Kapitel 12 – Ein Bad

Kapitel 12 – Ein Bad

 

Aurelie

Die Dunkelheit umgab mich, umschmeichelte mich zart streichelnd. Leise Stimmen drangen an mein Ohr, doch noch schienen sie so unendlich weit entfernt. Ich hörte ein Summen wie das von Bienen im Sommer, wenn man den Garten für einen Spaziergang besuchte. Langsam wurde es immer leiser; mir fremde Stimmen wurden in den Vordergrund gerückt. Doch wollte ich diese nicht hören. Ich wollte lieber wieder zurück. In die Vergessenheit. In die Schmerzlosigkeit.

„Da! Sie ist wach!“

„Sie hat gestöhnt, du Meise. Das muss nicht heissen, dass sie …“

„Jetzt hat sie gezuckt!“ Schnelle Schritte erklangen und kurz darauf spürte ich eine sanfte, warme Berührung. Weiter hinten erklang ein genervtes Stöhnen. „Es ist alles gut, Asha.

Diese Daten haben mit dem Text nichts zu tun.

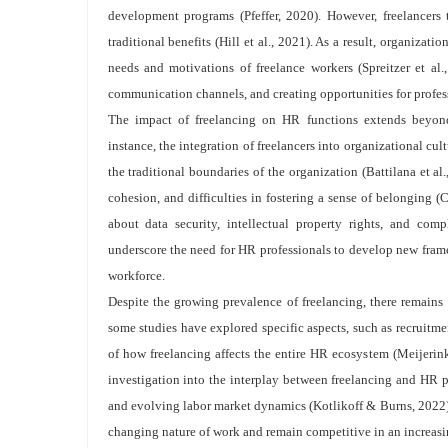
development programs (Pfeffer, 2020). However, freelancers t
traditional benefits (Hill et al., 2021). As a result, organiza
needs and motivations of freelance workers (Spreitzer et al.
communication channels, and creating opportunities for profe
The impact of freelancing on HR functions extends beyond 
instance, the integration of freelancers into organizational cul
the traditional boundaries of the organization (Battilana et al
cohesion, and difficulties in fostering a sense of belonging (C
about data security, intellectual property rights, and com
underscore the need for HR professionals to develop new fram
workforce.
Despite the growing prevalence of freelancing, there remains 
some studies have explored specific aspects, such as recruitm
of how freelancing affects the entire HR ecosystem (Meijerink e
investigation into the interplay between freelancing and HR pr
and evolving labor market dynamics (Kotlikoff & Burns, 2022). 
changing nature of work and remain competitive in an increas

Komm, mach die Augen auf!“ Die Stimme klang unglaublich fürsorglich. Lieblich, auf eine umsorgende Weise, sodass man sich sofort geborgen fühlte.

Blinzelnd öffnete ich meine schweren Lider. Das fürchterliche Brennen in meinem Körper wollte nicht abklingen. Wie lange konnte so ein Gift wirken? Wie lange musste ich noch dagegen ankämpfen? Mit schwachem Stöhnen versuchte ich, mich aufzusetzen.

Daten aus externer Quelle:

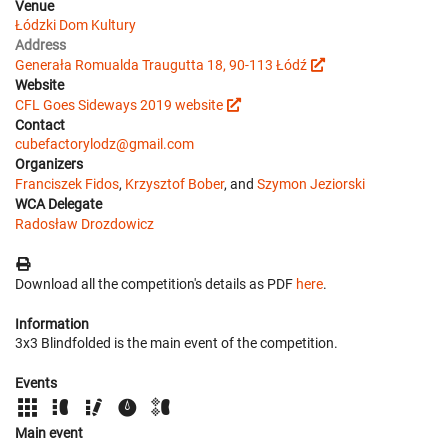
Venue
Łódzki Dom Kultury
Address
Generała Romualda Traugutta 18, 90-113 Łódź
Website
CFL Goes Sideways 2019 website
Contact
cubefactorylodz@gmail.com
Organizers
Franciszek Fidos
,
Krzysztof Bober
, and
Szymon Jeziorski
WCA Delegate
Radosław Drozdowicz
Download all the competition's details as PDF
here
.
Information
3x3 Blindfolded is the main event of the competition.
Events
Main event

Emili schickte sich sofort an, mir zu helfen. Sie stützte meinen Rücken und positionierte sich so hinter mir, dass ich mich mit dem Rücken an ihre Brust lehnen konnte.

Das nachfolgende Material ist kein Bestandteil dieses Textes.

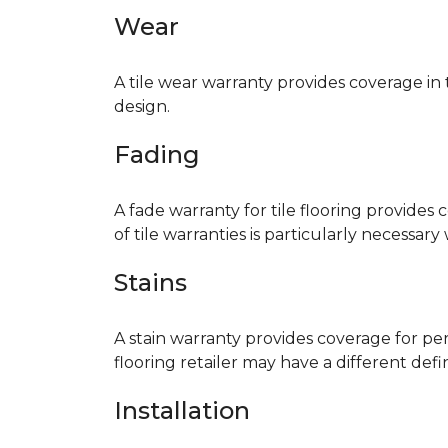
Wear
A tile wear warranty provides coverage in
design.
Fading
A fade warranty for tile flooring provides 
of tile warranties is particularly necessar
Stains
A stain warranty provides coverage for pe
flooring retailer may have a different def
Installation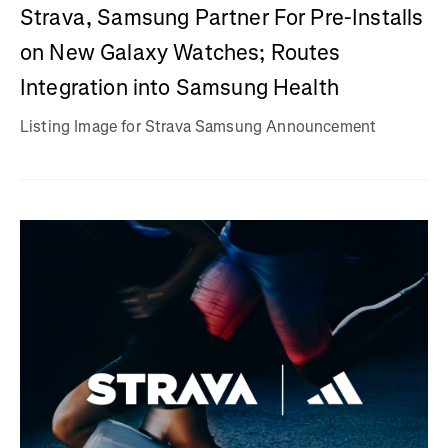
Strava, Samsung Partner For Pre-Installs
on New Galaxy Watches; Routes
Integration into Samsung Health
Listing Image for Strava Samsung Announcement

„Danke Emili“, sagte ich leise, mit einer Stimme, rau und kiesig, als hätte ich mir zuletzt die Seele aus dem Leib geschrien.

Zu meiner Linken wurde eine Tür geöffnet. Zwei starke Knaben traten ein und trugen beide jeweils zwei Kessel, gefüllt mit heissem Wasser. Sehnsüchtig verfolgte mein Blick dem aufsteigenden Dampf, während die Knaben in den nächsten Raum weitergingen.

„Wir sollen uns waschen“, meinte Emili leise.

„Geht ihr ruhig zuerst. Ich komme später nach“, krächzte ich, als mich die Müdigkeit wieder übermannte und meine Augenlider sich bereits drohend wieder schlossen.

Emili wollte aufstehen, stockte aber in der Bewegung. „Aber du brauchst doch Hilfe dabei!“

„Sehe ich auch so. Du wirst das nicht allein auf die Reihe bekommen. Du kannst ja noch nicht einmal sitzen“, mischte sich Aurillia ein, fügte aber hinzu: „Trotzdem werden Emili und ich vorgehen. Wenn wir sauber sind, helfen wir dir.“



Emili, die nichts dagegen einzuwenden hatte, legte mich vorsichtig zurück in die horizontale und erhob sich. Ich selbst hatte die Augen bereits wieder geschlossen. Die Trägheit in meinem Körper wollte nicht schwinden. Ganz im Gegenteil. Sie nahm immer mehr zu.

 

„So, wir sind fertig!“

Erschrocken fuhr ich hoch, liess mich im nächsten Moment mit einem schmerzerfüllten Stöhnen und einem unterbewussten Griff an meine Rippe aber wieder in die weichen Polster unter mir sinken. Mein traumloser Schlaf, fiebrig und unruhig, hatte keine nennenswerte Erhohlung geboten.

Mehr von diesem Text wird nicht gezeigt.